Pharmacokinetic-pharmacodynamic relationships of oral hypoglycaemic agents. An update

Oral hypoglycaemic drugs, sulphonylureas and biguanides, occupy an important place in the treatment of Type II (non-insulin-dependent) diabetic patients who fail to respond satisfactorily to diet therapy and physical exercise. Although the precise mechanisms of action of these compounds are still poorly understood, there is sufficient agreement that sulphonylureas have both pancreatic and extrapancreatic effects, whereas biguanides have predominantly extrapancreatic actions.
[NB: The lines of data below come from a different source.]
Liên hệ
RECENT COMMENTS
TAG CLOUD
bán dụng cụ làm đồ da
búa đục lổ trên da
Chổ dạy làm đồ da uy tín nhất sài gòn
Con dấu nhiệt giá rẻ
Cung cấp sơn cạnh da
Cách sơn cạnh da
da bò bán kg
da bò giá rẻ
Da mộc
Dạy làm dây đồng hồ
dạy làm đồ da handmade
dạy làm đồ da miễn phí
By using labelled compounds or measuring the circulating concentrations, the main pharmacokinetic properties of oral hypoglycaemic agents have been assessed and, in some cases, their pharmacokinetic-pharmacodynamic relationships have been evaluated. A correlation between diabetes control and plasma sulphonylurea or biguanide concentrations is generally lacking at the steady-state, with the possible exception of long-acting agents; after either oral or intravenous dosing, the reduction of plasma glucose is usually related to the increased circulating drug concentrations. The toxic effects of oral hypoglycaemic drugs are more frequent in the elderly and in the presence of conditions that may lead to drug accumulation or potentiation (increased dosage, use of long-acting compounds, hepatic and renal disease, interaction with other drugs); however, a relationship between toxic effects and drug plasma levels has been reported only for biguanides.